In the listing below, locate the lines bearing the word "ochrany". Copy every one of them.

### Extracted entries

..........

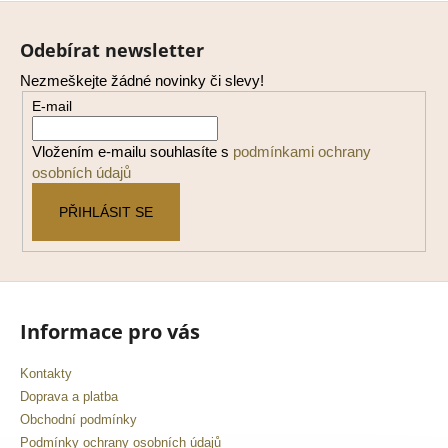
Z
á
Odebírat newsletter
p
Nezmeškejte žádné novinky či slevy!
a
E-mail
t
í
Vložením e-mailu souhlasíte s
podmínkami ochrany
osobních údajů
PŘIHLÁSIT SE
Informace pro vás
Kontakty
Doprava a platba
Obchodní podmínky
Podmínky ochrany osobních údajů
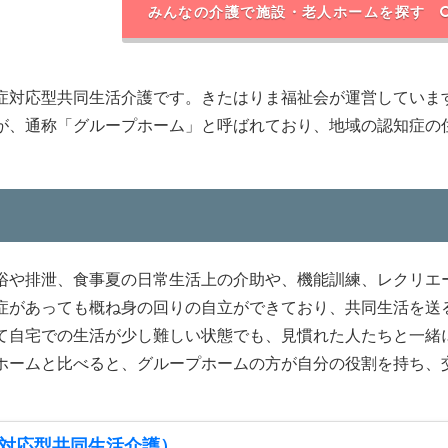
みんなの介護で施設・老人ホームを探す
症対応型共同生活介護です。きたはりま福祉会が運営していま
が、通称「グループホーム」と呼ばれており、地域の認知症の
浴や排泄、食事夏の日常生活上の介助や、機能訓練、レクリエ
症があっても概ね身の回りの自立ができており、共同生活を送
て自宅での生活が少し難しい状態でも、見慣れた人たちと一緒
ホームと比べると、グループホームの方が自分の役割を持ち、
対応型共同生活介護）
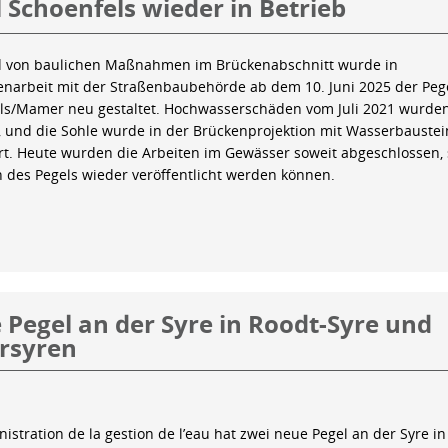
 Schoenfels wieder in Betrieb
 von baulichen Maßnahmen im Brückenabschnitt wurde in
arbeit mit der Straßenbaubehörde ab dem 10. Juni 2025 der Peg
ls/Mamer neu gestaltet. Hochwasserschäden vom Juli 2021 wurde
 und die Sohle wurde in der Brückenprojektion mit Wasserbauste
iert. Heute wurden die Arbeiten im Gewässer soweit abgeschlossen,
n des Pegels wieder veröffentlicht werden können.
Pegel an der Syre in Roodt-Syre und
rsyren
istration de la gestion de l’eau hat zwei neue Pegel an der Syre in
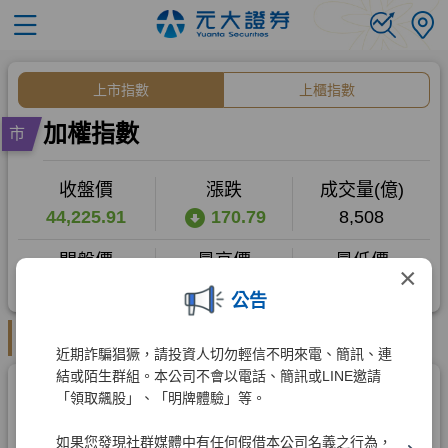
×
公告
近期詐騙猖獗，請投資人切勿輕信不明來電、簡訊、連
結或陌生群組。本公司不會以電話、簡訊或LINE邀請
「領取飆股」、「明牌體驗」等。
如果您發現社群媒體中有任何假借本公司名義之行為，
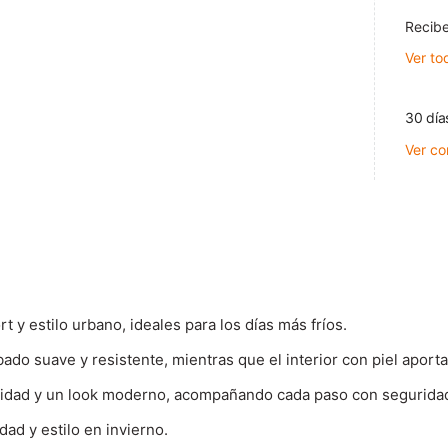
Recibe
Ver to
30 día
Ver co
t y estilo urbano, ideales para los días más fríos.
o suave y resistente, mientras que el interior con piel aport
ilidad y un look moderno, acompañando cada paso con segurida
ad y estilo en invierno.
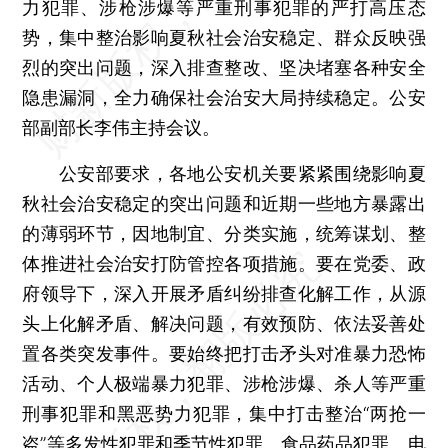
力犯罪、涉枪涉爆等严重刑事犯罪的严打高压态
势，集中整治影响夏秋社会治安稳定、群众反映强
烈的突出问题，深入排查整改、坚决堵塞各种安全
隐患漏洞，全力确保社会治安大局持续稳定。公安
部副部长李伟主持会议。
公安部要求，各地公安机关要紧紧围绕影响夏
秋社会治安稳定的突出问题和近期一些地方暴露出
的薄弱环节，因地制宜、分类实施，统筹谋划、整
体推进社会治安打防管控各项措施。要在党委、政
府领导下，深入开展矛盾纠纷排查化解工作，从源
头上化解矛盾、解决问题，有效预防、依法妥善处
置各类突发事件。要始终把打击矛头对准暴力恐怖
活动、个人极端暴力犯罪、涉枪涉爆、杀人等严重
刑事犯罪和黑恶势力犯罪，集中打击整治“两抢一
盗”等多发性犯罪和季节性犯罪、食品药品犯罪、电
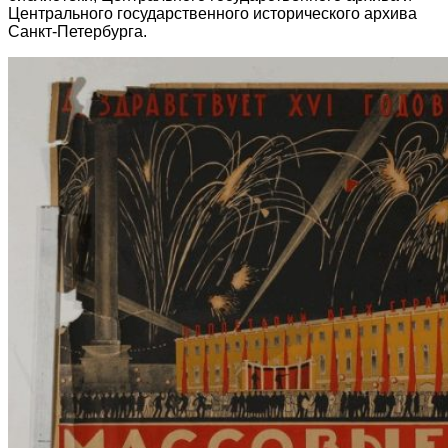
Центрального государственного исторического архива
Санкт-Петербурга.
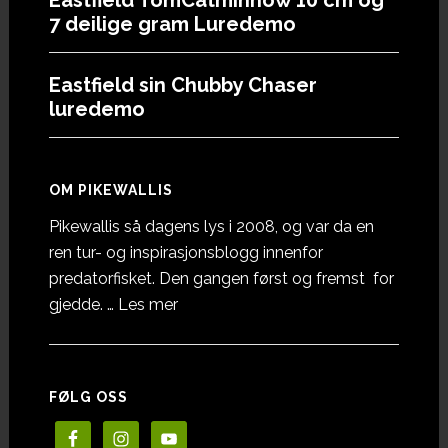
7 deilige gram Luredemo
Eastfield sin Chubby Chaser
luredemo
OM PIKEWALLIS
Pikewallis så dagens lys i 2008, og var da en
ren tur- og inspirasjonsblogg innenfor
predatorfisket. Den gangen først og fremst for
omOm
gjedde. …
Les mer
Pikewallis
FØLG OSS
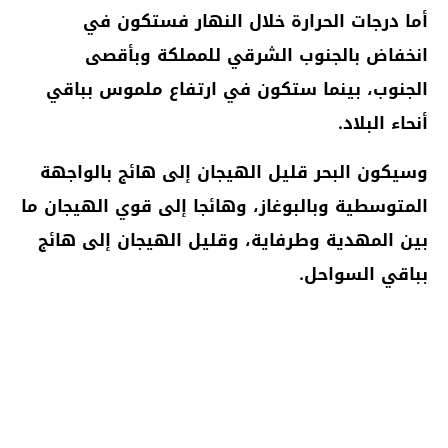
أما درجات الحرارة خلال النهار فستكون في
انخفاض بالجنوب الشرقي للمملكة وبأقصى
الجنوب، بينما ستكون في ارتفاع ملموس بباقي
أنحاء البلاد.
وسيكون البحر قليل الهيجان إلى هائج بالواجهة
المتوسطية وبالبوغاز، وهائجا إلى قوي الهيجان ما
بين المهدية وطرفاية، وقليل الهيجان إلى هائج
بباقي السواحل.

..........

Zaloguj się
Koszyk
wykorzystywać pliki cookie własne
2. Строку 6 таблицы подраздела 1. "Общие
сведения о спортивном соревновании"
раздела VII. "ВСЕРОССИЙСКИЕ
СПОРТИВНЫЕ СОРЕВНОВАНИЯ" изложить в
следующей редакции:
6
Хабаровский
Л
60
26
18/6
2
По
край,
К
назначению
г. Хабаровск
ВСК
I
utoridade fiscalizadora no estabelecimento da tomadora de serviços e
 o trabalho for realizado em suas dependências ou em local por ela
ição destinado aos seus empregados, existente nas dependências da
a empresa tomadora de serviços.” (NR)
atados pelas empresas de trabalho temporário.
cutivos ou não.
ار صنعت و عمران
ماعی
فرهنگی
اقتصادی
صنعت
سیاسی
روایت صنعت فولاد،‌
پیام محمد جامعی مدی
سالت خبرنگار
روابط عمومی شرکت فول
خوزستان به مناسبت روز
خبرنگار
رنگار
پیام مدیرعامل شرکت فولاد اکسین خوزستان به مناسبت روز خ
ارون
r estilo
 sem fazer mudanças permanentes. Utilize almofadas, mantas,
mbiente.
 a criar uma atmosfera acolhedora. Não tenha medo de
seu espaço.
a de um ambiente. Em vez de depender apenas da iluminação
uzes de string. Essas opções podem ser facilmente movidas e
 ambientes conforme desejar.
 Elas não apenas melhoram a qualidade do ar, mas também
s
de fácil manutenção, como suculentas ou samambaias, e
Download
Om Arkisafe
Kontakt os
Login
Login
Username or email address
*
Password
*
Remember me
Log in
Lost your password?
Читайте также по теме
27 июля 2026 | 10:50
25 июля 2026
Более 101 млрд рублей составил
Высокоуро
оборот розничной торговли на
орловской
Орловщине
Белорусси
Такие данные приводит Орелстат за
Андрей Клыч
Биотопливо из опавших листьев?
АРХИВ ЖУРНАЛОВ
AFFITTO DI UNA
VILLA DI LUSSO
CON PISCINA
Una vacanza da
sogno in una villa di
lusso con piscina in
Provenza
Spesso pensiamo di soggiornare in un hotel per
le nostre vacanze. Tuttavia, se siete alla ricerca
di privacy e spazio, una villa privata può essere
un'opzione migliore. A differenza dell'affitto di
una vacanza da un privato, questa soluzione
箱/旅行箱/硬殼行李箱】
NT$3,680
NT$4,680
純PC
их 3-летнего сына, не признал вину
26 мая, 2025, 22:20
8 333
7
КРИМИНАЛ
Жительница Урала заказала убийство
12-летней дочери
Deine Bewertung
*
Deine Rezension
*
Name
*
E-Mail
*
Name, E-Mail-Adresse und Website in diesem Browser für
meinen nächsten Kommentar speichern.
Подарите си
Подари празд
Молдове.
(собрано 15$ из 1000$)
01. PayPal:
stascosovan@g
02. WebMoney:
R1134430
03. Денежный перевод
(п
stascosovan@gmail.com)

..........

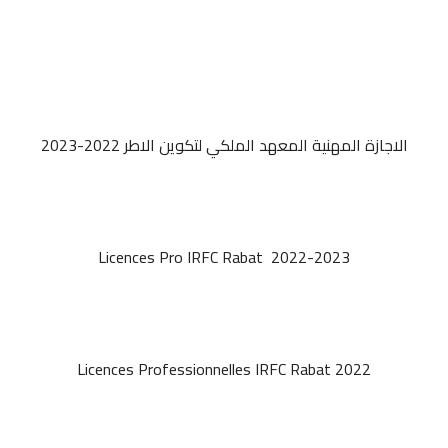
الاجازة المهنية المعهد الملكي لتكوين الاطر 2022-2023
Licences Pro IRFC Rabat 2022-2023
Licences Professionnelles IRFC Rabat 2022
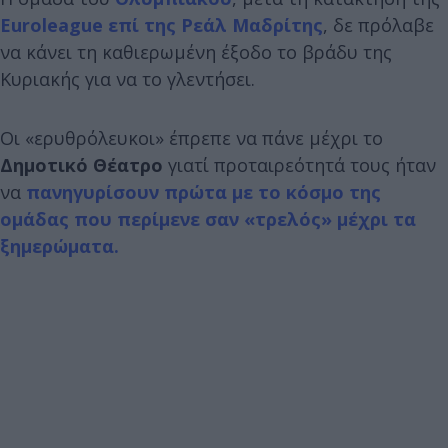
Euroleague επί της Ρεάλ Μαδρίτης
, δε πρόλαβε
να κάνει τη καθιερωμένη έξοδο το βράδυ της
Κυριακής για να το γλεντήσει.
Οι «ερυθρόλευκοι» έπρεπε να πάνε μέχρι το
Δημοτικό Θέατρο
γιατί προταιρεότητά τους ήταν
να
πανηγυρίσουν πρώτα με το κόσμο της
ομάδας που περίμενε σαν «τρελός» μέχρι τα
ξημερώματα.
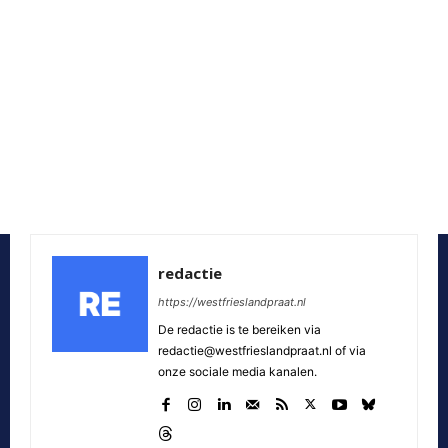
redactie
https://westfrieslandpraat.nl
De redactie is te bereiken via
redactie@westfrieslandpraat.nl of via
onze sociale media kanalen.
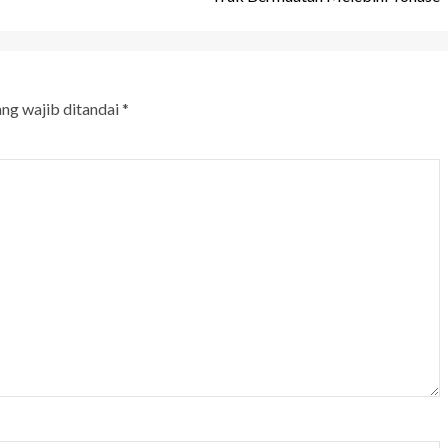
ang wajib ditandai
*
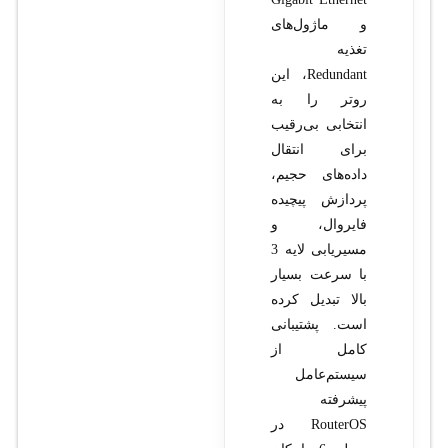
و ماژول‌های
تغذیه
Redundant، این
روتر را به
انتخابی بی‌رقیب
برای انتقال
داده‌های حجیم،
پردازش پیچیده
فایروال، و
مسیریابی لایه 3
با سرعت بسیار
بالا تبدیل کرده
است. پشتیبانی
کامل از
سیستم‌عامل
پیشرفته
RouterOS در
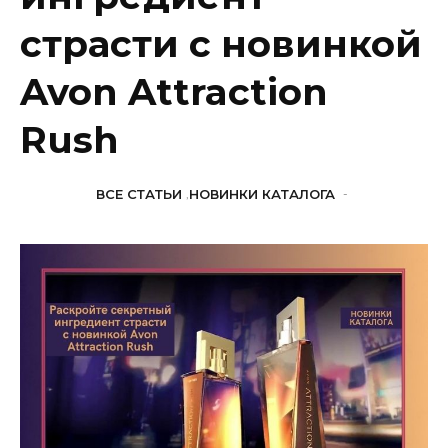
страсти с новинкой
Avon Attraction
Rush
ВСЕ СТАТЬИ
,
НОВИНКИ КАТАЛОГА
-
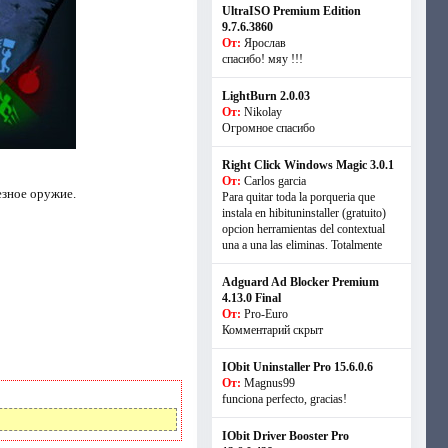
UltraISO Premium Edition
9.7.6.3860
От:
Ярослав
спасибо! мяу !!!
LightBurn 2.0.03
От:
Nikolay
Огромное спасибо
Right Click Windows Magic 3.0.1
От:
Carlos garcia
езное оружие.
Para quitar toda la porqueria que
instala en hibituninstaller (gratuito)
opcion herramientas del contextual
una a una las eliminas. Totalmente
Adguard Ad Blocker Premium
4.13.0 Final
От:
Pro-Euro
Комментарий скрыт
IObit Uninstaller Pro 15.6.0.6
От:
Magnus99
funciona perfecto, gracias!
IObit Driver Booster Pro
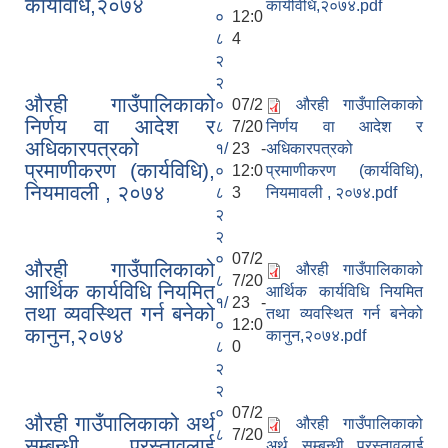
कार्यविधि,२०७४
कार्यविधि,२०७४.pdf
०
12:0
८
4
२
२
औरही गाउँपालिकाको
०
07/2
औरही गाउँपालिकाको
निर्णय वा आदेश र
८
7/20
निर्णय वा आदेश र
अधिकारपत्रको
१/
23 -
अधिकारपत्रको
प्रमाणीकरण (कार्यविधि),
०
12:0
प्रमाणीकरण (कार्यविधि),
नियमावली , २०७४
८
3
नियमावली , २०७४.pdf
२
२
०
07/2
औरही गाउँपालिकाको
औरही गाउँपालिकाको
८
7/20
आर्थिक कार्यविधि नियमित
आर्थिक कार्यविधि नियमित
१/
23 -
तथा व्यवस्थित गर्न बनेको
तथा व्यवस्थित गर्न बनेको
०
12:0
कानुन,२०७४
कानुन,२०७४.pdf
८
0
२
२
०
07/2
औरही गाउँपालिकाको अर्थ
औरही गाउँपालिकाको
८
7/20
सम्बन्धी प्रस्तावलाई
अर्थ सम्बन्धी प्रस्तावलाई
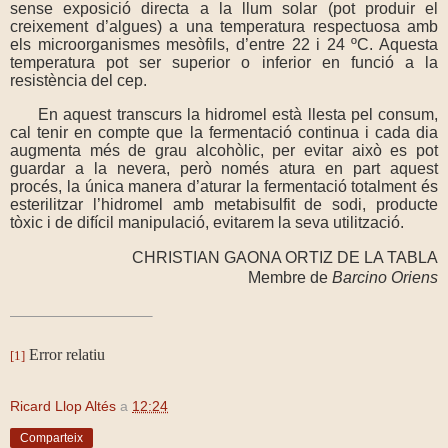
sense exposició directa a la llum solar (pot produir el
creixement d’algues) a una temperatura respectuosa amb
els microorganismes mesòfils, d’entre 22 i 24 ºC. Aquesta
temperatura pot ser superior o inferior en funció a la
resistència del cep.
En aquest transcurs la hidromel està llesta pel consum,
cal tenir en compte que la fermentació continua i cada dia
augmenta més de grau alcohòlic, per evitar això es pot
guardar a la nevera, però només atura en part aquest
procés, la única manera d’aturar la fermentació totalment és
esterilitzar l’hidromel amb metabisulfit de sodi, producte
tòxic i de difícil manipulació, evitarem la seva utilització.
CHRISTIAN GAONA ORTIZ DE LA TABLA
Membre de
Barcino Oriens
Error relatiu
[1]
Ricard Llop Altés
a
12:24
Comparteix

..........

### Result of the task
podmínkami ochrany
Podmínky ochrany osobních údajů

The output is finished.